= TASK =
Pictures stay out; everything else in the records below is copied exactly.

= WORKING DATA =
====================

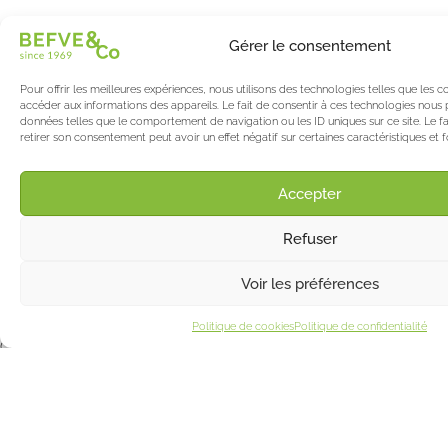
Spécialiste & Consultant en asperges
Blanches • Vertes • Violettes
Gérer le consentement
Accompagnement en France et à l’international
Pour offrir les meilleures expériences, nous utilisons des technologies telles que les
Befve & Co
accéder aux informations des appareils. Le fait de consentir à ces technologies nous 
données telles que le comportement de navigation ou les ID uniques sur ce site. Le fa
À Propos
retirer son consentement peut avoir un effet négatif sur certaines caractéristiques et f
Nos services
Nos partenaires
Accepter
Actualités & Evènements
Refuser
Le blog de l’asperge & des berries
Asparagus World
Salon International Asparagus Days
Voir les préférences
Support
Politique de cookies
Politique de confidentialité
Contact
Mentions Légales
©2025 Befve & Co
Politique de confidentialités
•
Création Sõcreativ’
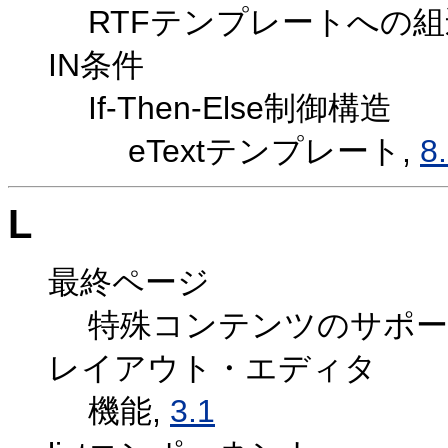
RTFテンプレートへの組
IN条件
If-Then-Else制御構造
eTextテンプレート,
8
L
最終ページ
特殊コンテンツのサポー
レイアウト・エディタ
機能,
3.1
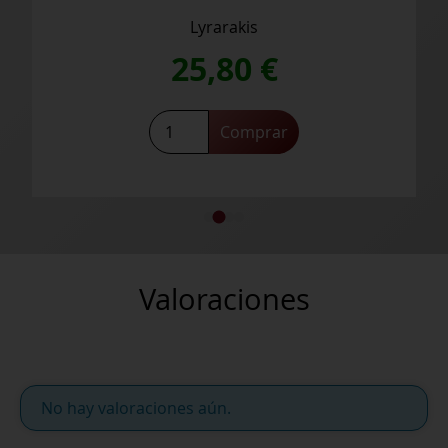
Lyrarakis
25,80
€
Mandilari
Comprar
Plakoura
2020
cantidad
Valoraciones
No hay valoraciones aún.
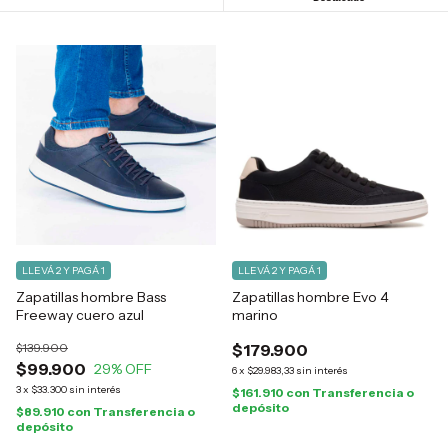
LLEVÁ 2 Y PAGÁ 1
LLEVÁ 2 Y PAGÁ 1
Zapatillas hombre Bass
Zapatillas hombre Evo 4
Freeway cuero azul
marino
$139.900
$179.900
$99.900
29
% OFF
6
x
$29.983,33
sin interés
3
x
$33.300
sin interés
$161.910
con
Transferencia o
depósito
$89.910
con
Transferencia o
depósito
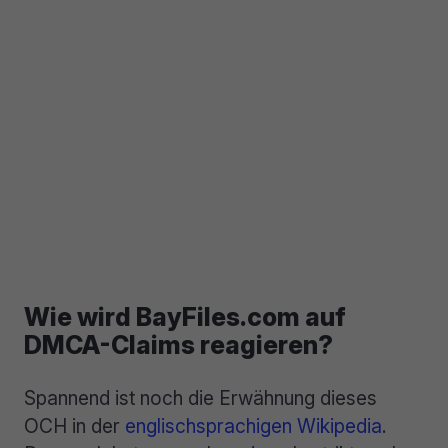
Wie wird BayFiles.com auf
DMCA-Claims reagieren?
Spannend ist noch die Erwähnung dieses
OCH in der
englischsprachigen Wikipedia
.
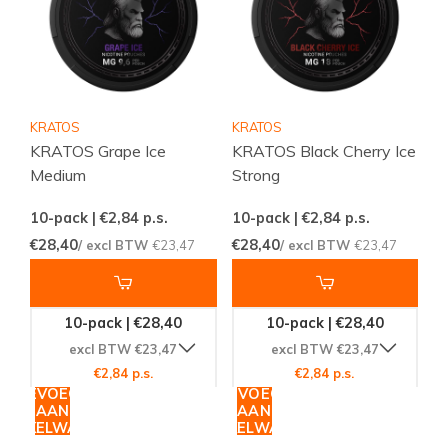
KRATOS
KRATOS
KRATOS Grape Ice
KRATOS Black Cherry Ice
Medium
Strong
10-pack | €2,84
p.s.
10-pack | €2,84
p.s.
€28,40
€28,40
/ excl BTW
€23,47
/ excl BTW
€23,47
10-pack | €28,40
10-pack | €28,40
excl BTW €23,47
excl BTW €23,47
€2,84 p.s.
€2,84 p.s.
TOEVOEGEN
TOEVOEGEN
AAN
AAN
WINKELWAGEN
WINKELWAGEN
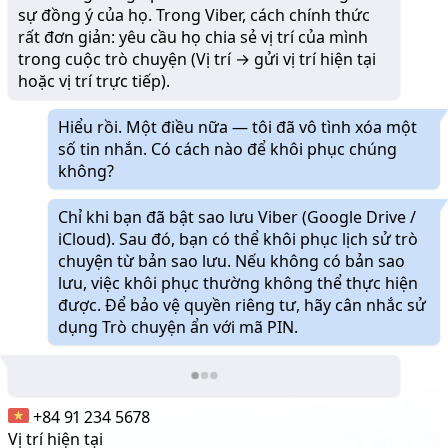
sự đồng ý của họ. Trong Viber, cách chính thức
rất đơn giản: yêu cầu họ chia sẻ vị trí của mình
trong cuộc trò chuyện (Vị trí → gửi vị trí hiện tại
hoặc vị trí trực tiếp).
Hiểu rồi. Một điều nữa — tôi đã vô tình xóa một
số tin nhắn. Có cách nào để khôi phục chúng
không?
Chỉ khi bạn đã bật sao lưu Viber (Google Drive /
iCloud). Sau đó, bạn có thể khôi phục lịch sử trò
chuyện từ bản sao lưu. Nếu không có bản sao
lưu, việc khôi phục thường không thể thực hiện
được. Để bảo vệ quyền riêng tư, hãy cân nhắc sử
dụng Trò chuyện ẩn với mã PIN.
+84 91 234 5678
Vị trí hiện tại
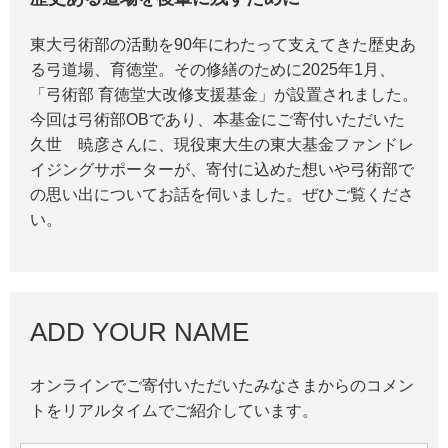
東大弓術部の活動を90年にわたって支えてきた歴史あ
る弓道場、育徳堂。その修繕のために2025年1月、
「弓術部 育徳堂大改修支援基金」が設置されました。
今回は弓術部OBであり、本基金にご寄付いただいた
久世 暁彦さんに、現役東大生の東大基金ファンドレ
イジングサポーターが、寄付に込めた想いや弓術部で
の思い出についてお話を伺いました。ぜひご覧くださ
い。
ADD YOUR NAME
オンラインでご寄付いただいたみなさまからのコメン
トをリアルタイムでご紹介しています。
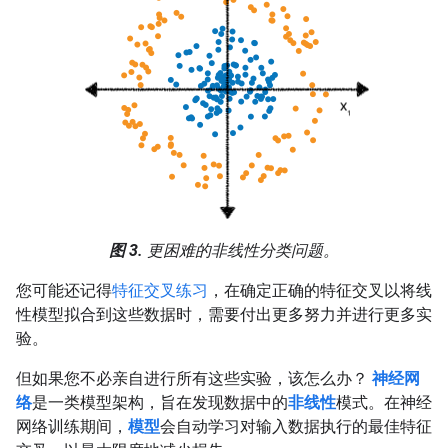
图 3.
更困难的非线性分类问题。
您可能还记得
特征交叉练习
，在确定正确的特征交叉以将线
性模型拟合到这些数据时，需要付出更多努力并进行更多实
验。
但如果您不必亲自进行所有这些实验，该怎么办？
神经网
络
是一类模型架构，旨在发现数据中的
非线性
模式。在神经
网络训练期间，
模型
会自动学习对输入数据执行的最佳特征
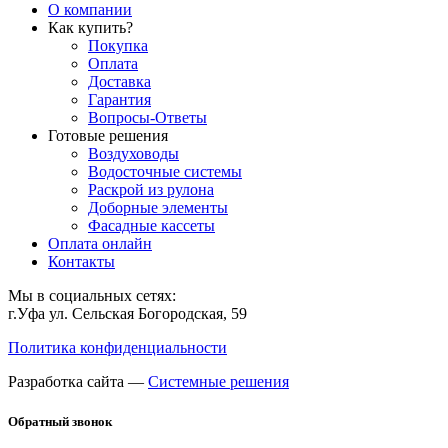
О компании
Как купить?
Покупка
Оплата
Доставка
Гарантия
Вопросы-Ответы
Готовые решения
Воздуховоды
Водосточные системы
Раскрой из рулона
Доборные элементы
Фасадные кассеты
Оплата онлайн
Контакты
Мы в социальных сетях:
г.Уфа ул. Сельская Богородская, 59
Политика конфиденциальности
Разработка сайта —
Системные решения
Обратный звонок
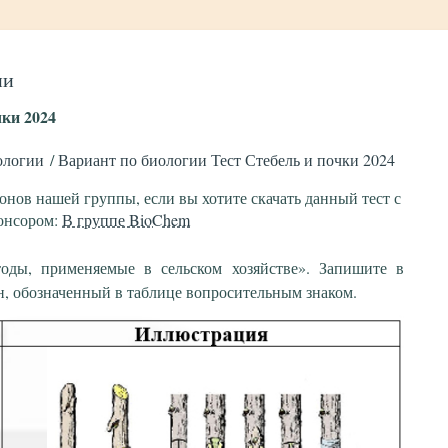
ии
чки 2024
ологии
Вариант по биологии Тест Стебель и почки 2024
донов нашей группы, если вы хотите скачать данный тест с
понсором:
В группе BioChem
оды, применяемые в сельском хозяйстве». Запишите в
, обозначенный в таблице вопросительным знаком.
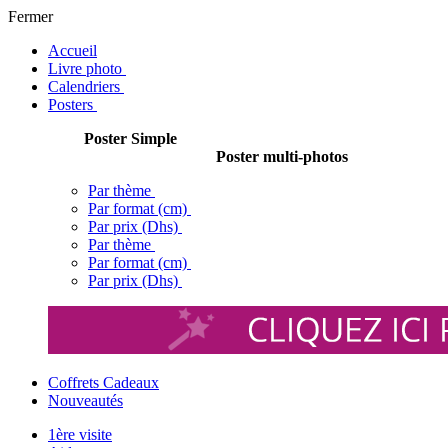
Fermer
Accueil
Livre photo
Calendriers
Posters
Poster Simple
Poster multi-photos
Par thème
Par format (cm)
Par prix (Dhs)
Par thème
Par format (cm)
Par prix (Dhs)
Coffrets Cadeaux
Nouveautés
1ère visite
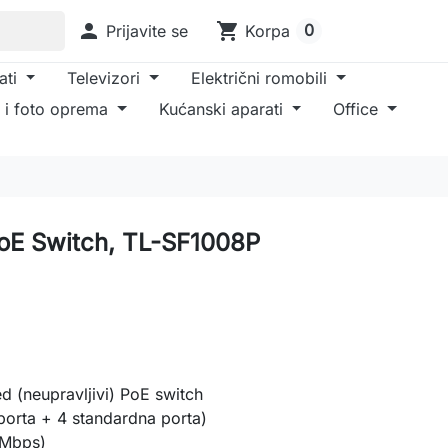

shopping_cart
0
Prijavite se
Korpa
ati
Televizori
Električni romobili
 i foto oprema
Kućanski aparati
Office
PoE Switch, TL-SF1008P
(neupravljivi) PoE switch
orta + 4 standardna porta)
 Mbps)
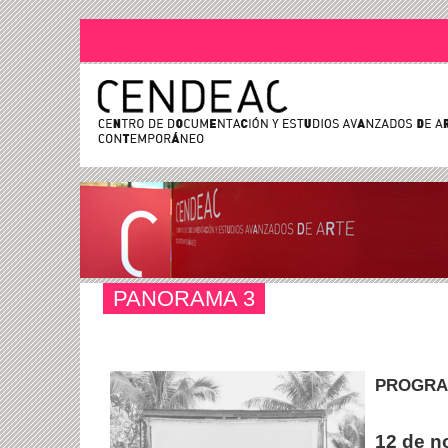
PANORAMA 3
PROGR
12 de n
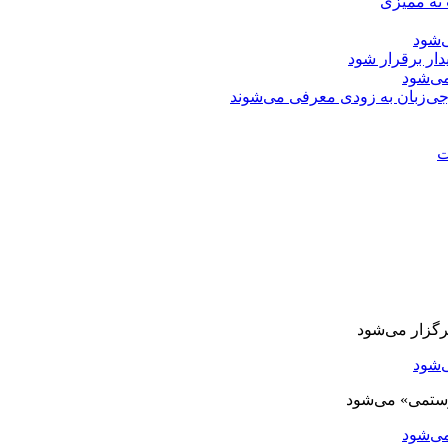
 نه ممیزی
‌شود
دار برقرار شود
ی‌شود
جی‌زبان به زودی معرفی می‌شوند
ت
‌شود
ی‌شود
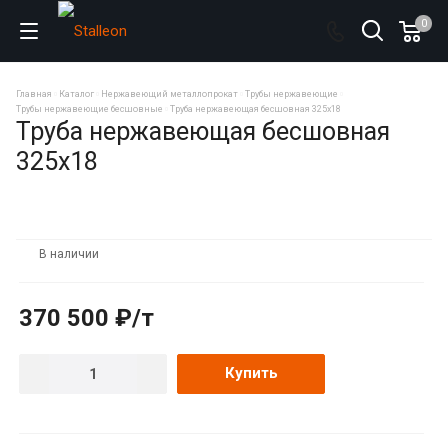
0
Главная
Каталог
Нержавеющий металлопрокат
Трубы нержавеющие
Трубы нержавеющие бесшовные
Труба нержавеющая бесшовная 325х18
Труба нержавеющая бесшовная
325х18
В наличии
370 500 ₽/т
Купить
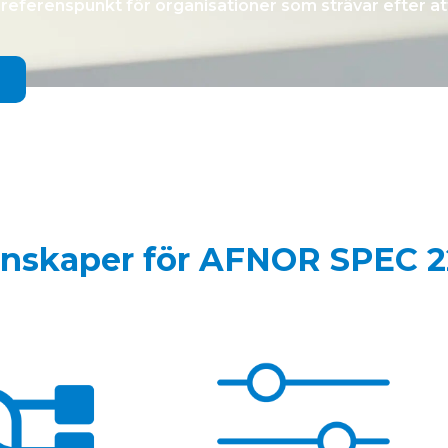
tig referenspunkt för organisationer som strävar efter at
enskaper för AFNOR SPEC 2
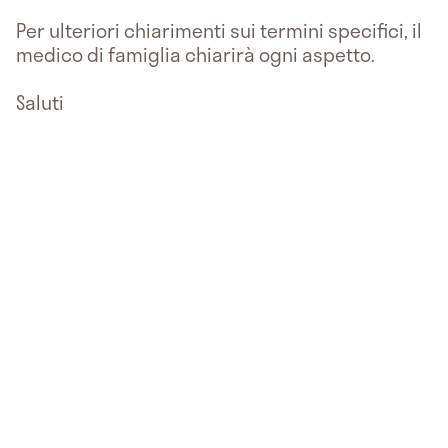
Per ulteriori chiarimenti sui termini specifici, il
medico di famiglia chiarirà ogni aspetto.
Saluti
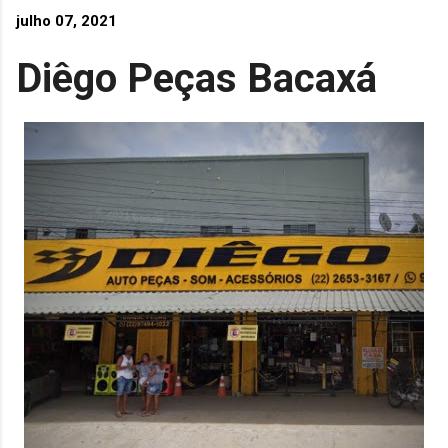
julho 07, 2021
Diêgo Peças Bacaxá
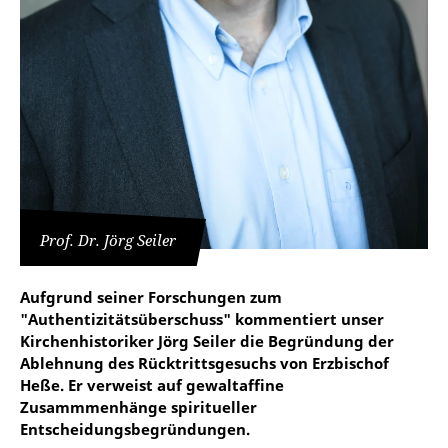
Prof. Dr. Jörg Seiler
Aufgrund seiner Forschungen zum
"Authentizitätsüberschuss" kommentiert unser
Kirchenhistoriker Jörg Seiler die Begründung der
Ablehnung des Rücktrittsgesuchs von Erzbischof
Heße. Er verweist auf gewaltaffine
Zusammmenhänge spiritueller
Entscheidungsbegründungen.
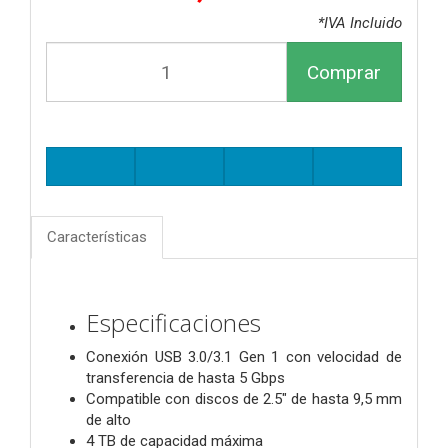
*IVA Incluido
Comprar
Características
Especificaciones
Conexión USB 3.0/3.1 Gen 1 con velocidad de
transferencia de hasta 5 Gbps
Compatible con discos de 2.5" de hasta 9,5 mm
de alto
4 TB de capacidad máxima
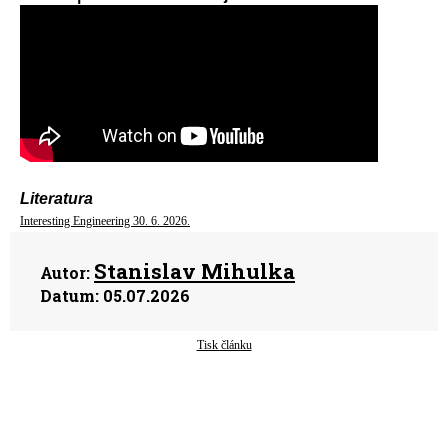
Literatura
Interesting Engineering 30. 6. 2026.
Stanislav Mihulka
Autor:
Datum:
05.07.2026
Tisk článku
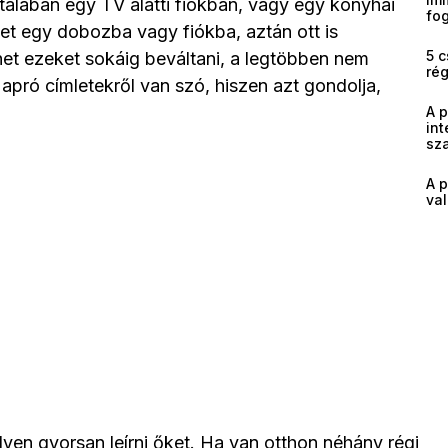
talában egy TV alatti fiókban, vagy egy konyhai
fog
őket egy dobozba vagy fiókba, aztán ott is
5 c
et ezeket sokáig beváltani, a legtöbben nem
ré
 apró címletekről van szó, hiszen azt gondolja,
A 
int
sz
A p
val
ilyen gyorsan leírni őket. Ha van otthon néhány régi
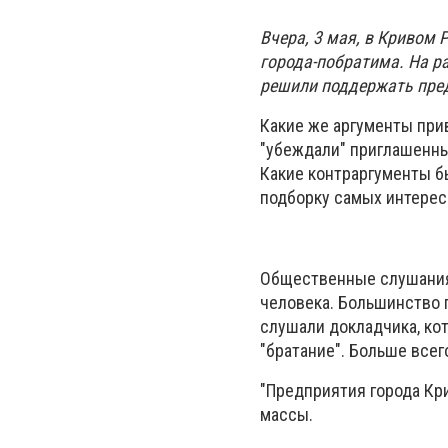
Вчера, 3 мая, в Кривом
города-побратима. На р
решили поддержать пред
Какие же аргументы при
"убеждали" приглашенн
Какие контраргументы б
подборку самых интерес
Общественные слушания 
человека. Большинство 
слушали докладчика, ко
"братание". Больше всег
"Предприятия города Кр
массы.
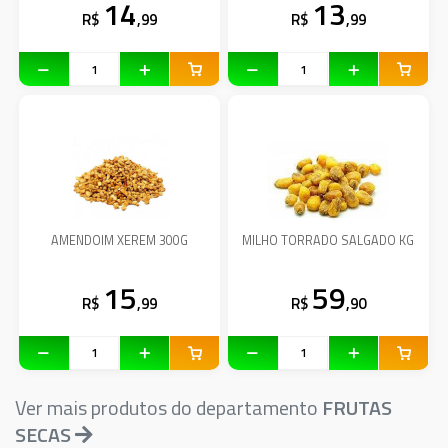
14
13
R$
,99
R$
,99
AMENDOIM XEREM 300G
MILHO TORRADO SALGADO KG
15
59
R$
,99
R$
,90
Ver mais produtos do departamento
FRUTAS
SECAS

====================

= EXERCISE RESPONSE =
Spécialiste & Consultant en asperges
Blanches • Vertes • Violettes
Gérer le consentement
Accompagnement en France et à l’international
Pour offrir les meilleures expériences, nous utilisons des technologies telles que les
Befve & Co
accéder aux informations des appareils. Le fait de consentir à ces technologies nous 
données telles que le comportement de navigation ou les ID uniques sur ce site. Le fa
À Propos
retirer son consentement peut avoir un effet négatif sur certaines caractéristiques et f
Nos services
Nos partenaires
Accepter
Actualités & Evènements
Refuser
Le blog de l’asperge & des berries
Asparagus World
Salon International Asparagus Days
Voir les préférences
Support
Politique de cookies
Politique de confidentialité
Contact
Mentions Légales
©2025 Befve & Co
Politique de confidentialités
•
Création Sõcreativ’
RTFテンプレートへの組
IN条件
If-Then-Else制御構造
eTextテンプレート,
8
L
最終ページ
特殊コンテンツのサポー
レイアウト・エディタ
機能,
3.1
Lyrarakis
25,80
€
Mandilari
Comprar
Plakoura
2020
cantidad
Valoraciones
No hay valoraciones aún.
LLEVÁ 2 Y PAGÁ 1
LLEVÁ 2 Y PAGÁ 1
Zapatillas hombre Bass
Zapatillas hombre Evo 4
Freeway cuero azul
marino
$139.900
$179.900
$99.900
29
% OFF
6
x
$29.983,33
sin interés
3
x
$33.300
sin interés
$161.910
con
Transferencia o
depósito
$89.910
con
Transferencia o
depósito
Wie wird BayFiles.com auf
DMCA-Claims reagieren?
Spannend ist noch die Erwähnung dieses
OCH in der
englischsprachigen Wikipedia
.
KRATOS
KRATOS
KRATOS Grape Ice
KRATOS Black Cherry Ice
Medium
Strong
10-pack | €2,84
p.s.
10-pack | €2,84
p.s.
€28,40
€28,40
/ excl BTW
€23,47
/ excl BTW
€23,47
10-pack | €28,40
10-pack | €28,40
excl BTW €23,47
excl BTW €23,47
€2,84 p.s.
€2,84 p.s.
TOEVOEGEN
TOEVOEGEN
AAN
AAN
WINKELWAGEN
WINKELWAGEN
sự đồng ý của họ. Trong Viber, cách chính thức
rất đơn giản: yêu cầu họ chia sẻ vị trí của mình
trong cuộc trò chuyện (Vị trí → gửi vị trí hiện tại
hoặc vị trí trực tiếp).
Hiểu rồi. Một điều nữa — tôi đã vô tình xóa một
số tin nhắn. Có cách nào để khôi phục chúng
không?
Chỉ khi bạn đã bật sao lưu Viber (Google Drive /
iCloud). Sau đó, bạn có thể khôi phục lịch sử trò
chuyện từ bản sao lưu. Nếu không có bản sao
lưu, việc khôi phục thường không thể thực hiện
được. Để bảo vệ quyền riêng tư, hãy cân nhắc sử
dụng Trò chuyện ẩn với mã PIN.
+84 91 234 5678
Vị trí hiện tại
東大弓術部の活動を90年にわたって支えてきた歴史あ
る弓道場、育徳堂。その修繕のために2025年1月、
「弓術部 育徳堂大改修支援基金」が設置されました。
今回は弓術部OBであり、本基金にご寄付いただいた
久世 暁彦さんに、現役東大生の東大基金ファンドレ
イジングサポーターが、寄付に込めた想いや弓術部で
の思い出についてお話を伺いました。ぜひご覧くださ
い。
ADD YOUR NAME
オンラインでご寄付いただいたみなさまからのコメン
トをリアルタイムでご紹介しています。
图 3.
更困难的非线性分类问题。
您可能还记得
特征交叉练习
，在确定正确的特征交叉以将线
性模型拟合到这些数据时，需要付出更多努力并进行更多实
验。
但如果您不必亲自进行所有这些实验，该怎么办？
神经网
络
是一类模型架构，旨在发现数据中的
非线性
模式。在神经
网络训练期间，
模型
会自动学习对输入数据执行的最佳特征
О компании
Как купить?
Покупка
Оплата
Доставка
Гарантия
Вопросы-Ответы
Готовые решения
Воздуховоды
Водосточные системы
Раскрой из рулона
Доборные элементы
Фасадные кассеты
Оплата онлайн
Контакты
Мы в социальных сетях:
г.Уфа ул. Сельская Богородская, 59
Политика конфиденциальности
Разработка сайта —
Системные решения
Обратный звонок
ии
чки 2024
ологии
Вариант по биологии Тест Стебель и почки 2024
донов нашей группы, если вы хотите скачать данный тест с
понсором:
В группе BioChem
оды, применяемые в сельском хозяйстве». Запишите в
, обозначенный в таблице вопросительным знаком.
Fermer
Accueil
Livre photo
Calendriers
Posters
Poster Simple
Poster multi-photos
Par thème
Par format (cm)
Par prix (Dhs)
Par thème
Par format (cm)
Par prix (Dhs)
Coffrets Cadeaux
Nouveautés
1ère visite

shopping_cart
0
Prijavite se
Korpa
ati
Televizori
Električni romobili
 i foto oprema
Kućanski aparati
Office
PoE Switch, TL-SF1008P
(neupravljivi) PoE switch
orta + 4 standardna porta)
 Mbps)
PANORAMA 3
PROGR
12 de n
 نه ممیزی
‌شود
دار برقرار شود
ی‌شود
جی‌زبان به زودی معرفی می‌شوند
ت
‌شود
ی‌شود
0
Главная
Каталог
Нержавеющий металлопрокат
Трубы нержавеющие
Трубы нержавеющие бесшовные
Труба нержавеющая бесшовная 325х18
Труба нержавеющая бесшовная
325х18
В наличии
370 500 ₽/т
Купить
tig referenspunkt för organisationer som strävar efter at
enskaper för AFNOR SPEC 2
Per ulteriori chiarimenti sui termini specifici, il
medico di famiglia chiarirà ogni aspetto.
Saluti
julho 07, 2021
Diêgo Peças Bacaxá
Prof. Dr. Jörg Seiler
Aufgrund seiner Forschungen zum
"Authentizitätsüberschuss" kommentiert unser
Kirchenhistoriker Jörg Seiler die Begründung der
Ablehnung des Rücktrittsgesuchs von Erzbischof
Heße. Er verweist auf gewaltaffine
Zusammmenhänge spiritueller
Entscheidungsbegründungen.
*IVA Incluido
Comprar
Características
Especificaciones
Conexión USB 3.0/3.1 Gen 1 con velocidad de
transferencia de hasta 5 Gbps
Compatible con discos de 2.5" de hasta 9,5 mm
de alto
4 TB de capacidad máxima
Literatura
Interesting Engineering 30. 6. 2026.
Stanislav Mihulka
Autor:
Datum:
05.07.2026
Tisk článku
talában egy TV alatti fiókban, vagy egy konyhai
fog
őket egy dobozba vagy fiókba, aztán ott is
5 c
et ezeket sokáig beváltani, a legtöbben nem
ré
 apró címletekről van szó, hiszen azt gondolja,
A 
int
sz
A p
val
ilyen gyorsan leírni őket. Ha van otthon néhány régi
Вчера, 3 мая, в Кривом
города-побратима. На р
решили поддержать пред
Какие же аргументы при
"убеждали" приглашенн
Какие контраргументы б
подборку самых интерес
Общественные слушания 
человека. Большинство 
слушали докладчика, ко
"братание". Больше всег
"Предприятия города Кр
массы.
14
13
R$
,99
R$
,99
AMENDOIM XEREM 300G
MILHO TORRADO SALGADO KG
15
59
R$
,99
R$
,90
Ver mais produtos do departamento
FRUTAS
SECAS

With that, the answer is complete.